CIll: CTI-Guided Invariant Generation via LLMs for Model Checking

Inductive invariants are crucial in model checking, yet generating effective inductive invariants automatically and efficiently remains challenging. A common approach is to iteratively analyze counterexamples to induction (CTIs) and derive invariants that rule them out, as in IC3. However, IC3's clause-based learning is limited to a CNF representation. For some designs, the resulting invariants may require a large number of clauses, which hurts scalability. We present CIll, a CTI-guided framework that leverages LLMs to synthesize invariants for model checking. CIll alternates between (bounded) correctness checking and inductiveness checking for the generated invariants. In correctness checking, CIll uses BMC to validate whether the generated invariants hold on reachable states within a given bound. In inductiveness checking, CIll checks whether the generated invariants, together with the target property, become inductive under the accumulated strengthening. When inductiveness fails, CIll extracts CTIs and provides them to the LLM. The LLM inspects the design and the CTI to propose new invariants that invalidate the CTIs. The proposed invariants are then re-validated through correctness and inductiveness checks, and the loop continues until the original property strengthened by the generated invariants becomes inductive. CIll also employs IC3 to work with the LLM for automatically discovering invariants, and uses K-Induction as a complementary engine. To improve performance, CIll applies local proof and reuses invariants learned by IC3, reducing redundant search and accelerating convergence. In our evaluation, CIll proved full compliance within RISCV-Formal framework and full accuracy of all non-M instructions in NERV and PicoRV32, whereas M extensions are proved against the RVFI ALTOPS substitute semantics provided by RISCV-Formal.

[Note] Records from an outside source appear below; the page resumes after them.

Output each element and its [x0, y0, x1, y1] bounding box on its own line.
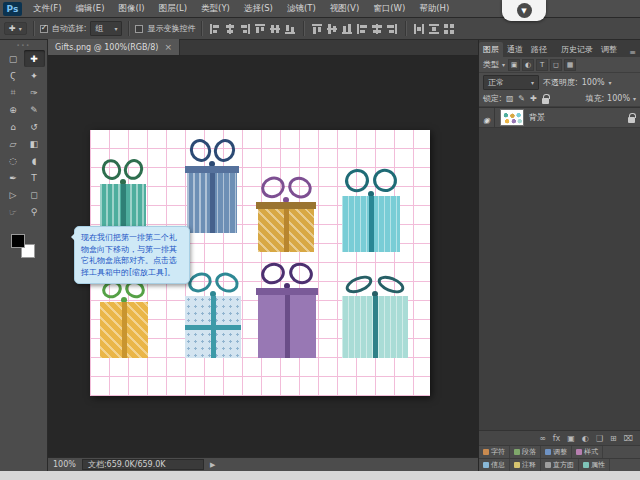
filter-smart-objects-icon[interactable]: ▦	[564, 59, 576, 71]
menu-item[interactable]: 选择(S)	[237, 0, 280, 17]
type-tool[interactable]: T	[24, 169, 45, 186]
distribute-h-center-icon[interactable]	[370, 22, 384, 36]
menu-item[interactable]: 窗口(W)	[366, 0, 412, 17]
history-brush-tool[interactable]: ↺	[24, 118, 45, 135]
lock-transparency-icon[interactable]: ▨	[505, 93, 515, 105]
delete-layer-icon[interactable]: ⌧	[624, 434, 633, 443]
eyedropper-tool[interactable]: ✑	[24, 84, 45, 101]
layer-style-icon[interactable]: fx	[553, 434, 561, 443]
distribute-v-spacing-icon[interactable]	[427, 22, 441, 36]
clone-stamp-tool[interactable]: ⌂	[3, 118, 24, 135]
panel-tab[interactable]: 调整	[597, 42, 621, 57]
lock-icons: ▨✎✚	[505, 93, 551, 105]
hand-tool[interactable]: ☞	[3, 203, 24, 220]
gradient-tool[interactable]: ◧	[24, 135, 45, 152]
align-right-icon[interactable]	[238, 22, 252, 36]
align-toggle-icon[interactable]	[442, 22, 456, 36]
distribute-v-center-icon[interactable]	[325, 22, 339, 36]
brush-tool[interactable]: ✎	[24, 101, 45, 118]
distribute-h-spacing-icon[interactable]	[412, 22, 426, 36]
gift-bow-icon	[258, 262, 316, 288]
dock-row-1: 字符段落调整样式	[479, 445, 640, 458]
tool-preset-picker[interactable]: ✚	[4, 22, 27, 35]
menu-item[interactable]: 文件(F)	[26, 0, 69, 17]
close-icon[interactable]: ×	[164, 42, 172, 52]
pen-tool[interactable]: ✒	[3, 169, 24, 186]
blend-mode-dropdown[interactable]: 正常	[483, 75, 539, 90]
visibility-toggle[interactable]	[479, 108, 495, 128]
move-tool[interactable]: ✚	[24, 50, 45, 67]
filter-shape-layers-icon[interactable]: ◻	[550, 59, 562, 71]
menu-item[interactable]: 滤镜(T)	[280, 0, 323, 17]
eraser-tool[interactable]: ▱	[3, 135, 24, 152]
zoom-tool[interactable]: ⚲	[24, 203, 45, 220]
auto-select-dropdown[interactable]: 组	[90, 21, 122, 36]
menu-item[interactable]: 类型(Y)	[194, 0, 237, 17]
gift-ribbon	[373, 296, 378, 358]
panel-tab[interactable]: 图层	[479, 42, 503, 57]
distribute-bottom-icon[interactable]	[340, 22, 354, 36]
foreground-color-swatch[interactable]	[11, 234, 25, 248]
panel-tab[interactable]: 通道	[503, 42, 527, 57]
panel-icon	[514, 449, 520, 455]
menu-item[interactable]: 图像(I)	[112, 0, 152, 17]
crop-tool[interactable]: ⌗	[3, 84, 24, 101]
dock-tab[interactable]: 直方图	[541, 459, 579, 471]
filter-type-layers-icon[interactable]: T	[536, 59, 548, 71]
blur-tool[interactable]: ◌	[3, 152, 24, 169]
lock-position-icon[interactable]: ✚	[529, 93, 539, 105]
new-layer-icon[interactable]: ⊞	[610, 434, 617, 443]
zoom-level[interactable]: 100%	[53, 460, 76, 469]
align-v-center-icon[interactable]	[268, 22, 282, 36]
new-group-icon[interactable]: ❑	[596, 434, 603, 443]
link-layers-icon[interactable]: ∞	[539, 434, 546, 443]
align-left-icon[interactable]	[208, 22, 222, 36]
distribute-top-icon[interactable]	[310, 22, 324, 36]
menu-item[interactable]: 图层(L)	[152, 0, 194, 17]
lock-all-icon[interactable]	[541, 93, 551, 105]
fill-value[interactable]: 100%	[607, 94, 630, 103]
align-h-center-icon[interactable]	[223, 22, 237, 36]
dock-tab[interactable]: 段落	[510, 446, 541, 458]
dock-tab[interactable]: 样式	[572, 446, 603, 458]
panel-menu-icon[interactable]: ≡	[625, 48, 640, 57]
tools-grid: ▢✚Ϛ✦⌗✑⊕✎⌂↺▱◧◌◖✒T▷◻☞⚲	[3, 50, 45, 220]
opacity-value[interactable]: 100%	[582, 78, 605, 87]
menu-item[interactable]: 编辑(E)	[69, 0, 112, 17]
distribute-right-icon[interactable]	[385, 22, 399, 36]
status-expand-icon[interactable]: ▶	[210, 461, 215, 469]
distribute-left-icon[interactable]	[355, 22, 369, 36]
filter-adjustment-layers-icon[interactable]: ◐	[522, 59, 534, 71]
path-selection-tool[interactable]: ▷	[3, 186, 24, 203]
quick-selection-tool[interactable]: ✦	[24, 67, 45, 84]
dock-tab[interactable]: 调整	[541, 446, 572, 458]
shape-tool[interactable]: ◻	[24, 186, 45, 203]
toolbar-grip[interactable]	[0, 40, 47, 49]
dock-tab[interactable]: 信息	[479, 459, 510, 471]
layer-row[interactable]: 背景	[479, 108, 640, 128]
auto-select-checkbox[interactable]	[40, 25, 48, 33]
layer-mask-icon[interactable]: ▣	[567, 434, 575, 443]
filter-pixel-layers-icon[interactable]: ▣	[508, 59, 520, 71]
chevron-down-icon[interactable]	[633, 94, 636, 103]
new-adjustment-layer-icon[interactable]: ◐	[582, 434, 589, 443]
chevron-down-icon[interactable]	[502, 60, 505, 69]
lock-pixels-icon[interactable]: ✎	[517, 93, 527, 105]
show-transform-checkbox[interactable]	[135, 25, 143, 33]
document-tab[interactable]: Gifts.png @ 100%(RGB/8) ×	[48, 39, 180, 55]
chevron-down-icon[interactable]	[609, 78, 612, 87]
panel-tab[interactable]: 历史记录	[557, 42, 597, 57]
align-bottom-icon[interactable]	[283, 22, 297, 36]
dodge-tool[interactable]: ◖	[24, 152, 45, 169]
rectangular-marquee-tool[interactable]: ▢	[3, 50, 24, 67]
healing-brush-tool[interactable]: ⊕	[3, 101, 24, 118]
menu-item[interactable]: 帮助(H)	[412, 0, 456, 17]
dock-tab[interactable]: 属性	[579, 459, 610, 471]
align-top-icon[interactable]	[253, 22, 267, 36]
panel-tab[interactable]: 路径	[527, 42, 551, 57]
dock-tab[interactable]: 字符	[479, 446, 510, 458]
dock-tab[interactable]: 注释	[510, 459, 541, 471]
lasso-tool[interactable]: Ϛ	[3, 67, 24, 84]
menu-item[interactable]: 视图(V)	[323, 0, 366, 17]
overlay-collapse-button[interactable]: ▼	[502, 0, 546, 21]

翻译：归纳不变式在模型检验中至关重要，然而自动且高效地生成有效的归纳不变式仍然具有挑战性。一种常见方法是迭代分析归纳反例（CTI）并推导出排除这些反例的不变式，如IC3算法所示。然而，IC3基于子句的学习机制受限于合取范式（CNF）表示。对于某些设计，生成的不变式可能需要大量子句，从而损害可扩展性。我们提出了CIll，一个利用大语言模型（LLM）为模型检验合成不变式的CTI引导框架。CIll在生成不变式的（有界）正确性检查与归纳性检查之间交替进行。在正确性检查中，CIll使用有界模型检验（BMC）来验证生成的不变式在给定界限内是否在可达状态上成立。在归纳性检查中，CIll检查生成的不变式与目标性质一起，在累积的强化下是否变得具有归纳性。当归纳性检查失败时，CIll提取CTI并将其提供给LLM。LLM通过分析设计与CTI，提出能够使这些CTI失效的新不变式。随后，所提出的不变式会经过正确性与归纳性的重新验证，该循环持续进行，直到由生成不变式强化后的原始性质变得具有归纳性。CIll还结合IC3与LLM协同工作以自动发现不变式，并采用K归纳法作为补充引擎。为提升性能，CIll应用局部证明并重用IC3学习到的不变式，从而减少冗余搜索并加速收敛。在我们的评估中，CIll在RISCV-Formal框架内证明了完全符合性，并在NERV和PicoRV32中证明了所有非M指令的完全正确性，而M扩展则针对RISCV-Formal提供的RVFI ALTOPS替代语义进行了验证。